- 15% of Britons approve of U.S. leadership
- 17% approve of Russia's leadership
- 12% approve of China's leadership
WASHINGTON, D.C. -- Britons' views of U.S. leadership quickly soured after President Donald Trump's election, with approval ratings plummeting 26 percentage points between 2016 and 2017. Their opinions have reached a new low point, however, during his fourth year in office: The 15% of Britons who approve of U.S. leadership in 2020 represents a record low not only for the Trump administration, but also for any U.S. administration since 2006.
Line graph. Trend in British approval and disapproval of the job performance of U.S. leadership since 2006. The 15% of Britons who approve of U.S. leadership in 2020 not only represents a new record low for the Trump administration, but also for any U.S. administration.
While Britons' views of U.S. leadership took a major hit in 2017, they have dropped an additional 18 points since. Although the British public has evident disdain for the Trump presidency, this cannot be said about the U.K.'s leadership. Prime Minister Boris Johnson and Trump apparently have an amicable relationship, with Johnson previously stating that Trump has "many, many good qualities." Additionally, Nigel Farage -- former European Parliament member and current leader of the Brexit Party -- was a staple at Trump campaign rallies.
Within U.S. Context, Britons' Ratings of Russia's Leadership Don't Look as Bad
Britons' approval of Russia's leadership, on the other hand, has remained somewhat constant -- with strong disapproval since 2014. But tellingly of how much Britons scorn U.S. leadership, the 17% of Britons who approve of Russia's leadership and the 71% who disapprove are, for the first time, marginally better than their ratings of the U.S.

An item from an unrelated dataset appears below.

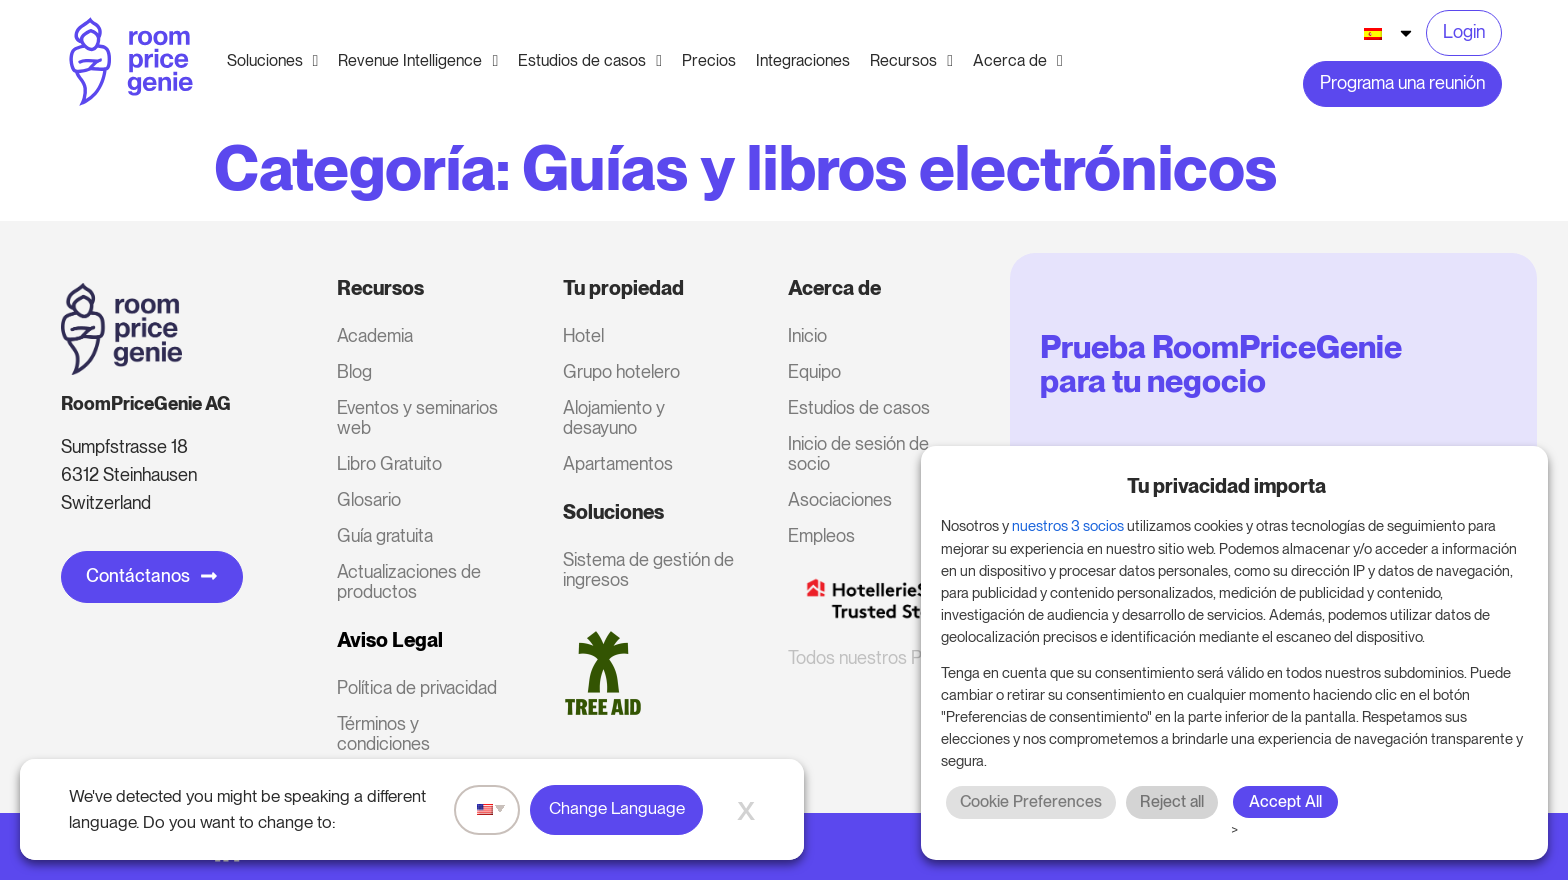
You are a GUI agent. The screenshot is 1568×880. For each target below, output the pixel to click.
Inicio (807, 335)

Line graph. Trend in British approval and disapproval of the job performance of Russia's leadership since 2006. the 17% of Britons who approve of Russia's leadership and the 71% who disapprove are for the first time marginally better than their ratings for the U.S.
Britons' Approval of China's Leadership Drops to New Low
China's leadership has never garnered much approval in the U.K., but against the backdrop of the pandemic that originated there and the toll it's taken on Britons' lives, approval in the U.K. has dropped significantly. Approval of China's leadership has fallen from 22% in 2019 to 12% in 2020, a 10-point drop -- matching the drop seen for U.S. leadership approval.
Line graph. Trend in British approval and disapproval of the job performance of China's leadership since 2006. Approval fell from 22% in 2019 to 12% in 2020, a 10-percentage point drop matching the drop seen with U.S. approval.
However, given the U.K.'s deep roots to Hong Kong, a former British Empire colony, disapproval of China's leadership may also be linked to a new security law passed on the eve of the 23rd anniversary of the city's handover to China. The security law led to mass demonstrations and clashes with police in Hong Kong. It has been criticized by the U.K. government, which has gone so far as to allow up to 3 million Hong Kong residents the opportunity to settle in the U.K. and apply for citizenship.
Germany's Leadership Still Popular
As previously reported, the U.K.'s approval of Germany's leadership matched an all-time high in 2020. Since 2012, approval of the leadership of Germany -- led by Chancellor Angela Merkel -- has not dipped below 50%. Of all the major world powers that Gallup asks U.K. residents about, Germany is the only country whose leadership is seen favorably by Britons.
Line graph. Trend in British approval and disapproval of the job performance of Germany's leadership since 2006. Since 2012, approval of Germany's leadership has not dipped below 50%.
So much has changed around the world because of the COVID-19 pandemic, racial tensions and social unrest. With China and the U.S. serving as the epicenters of many of these issues, it comes as little surprise that confidence in how these countries are governed has dropped. That being said, amid a highly anticipated U.S. presidential election -- which is still undecided as of this posting -- as well as rising tensions between the U.K. and China over new security laws enacted in Hong Kong, Britons' approval of these nations' leadership could fluctuate even further depending on how the final months of 2020 play out.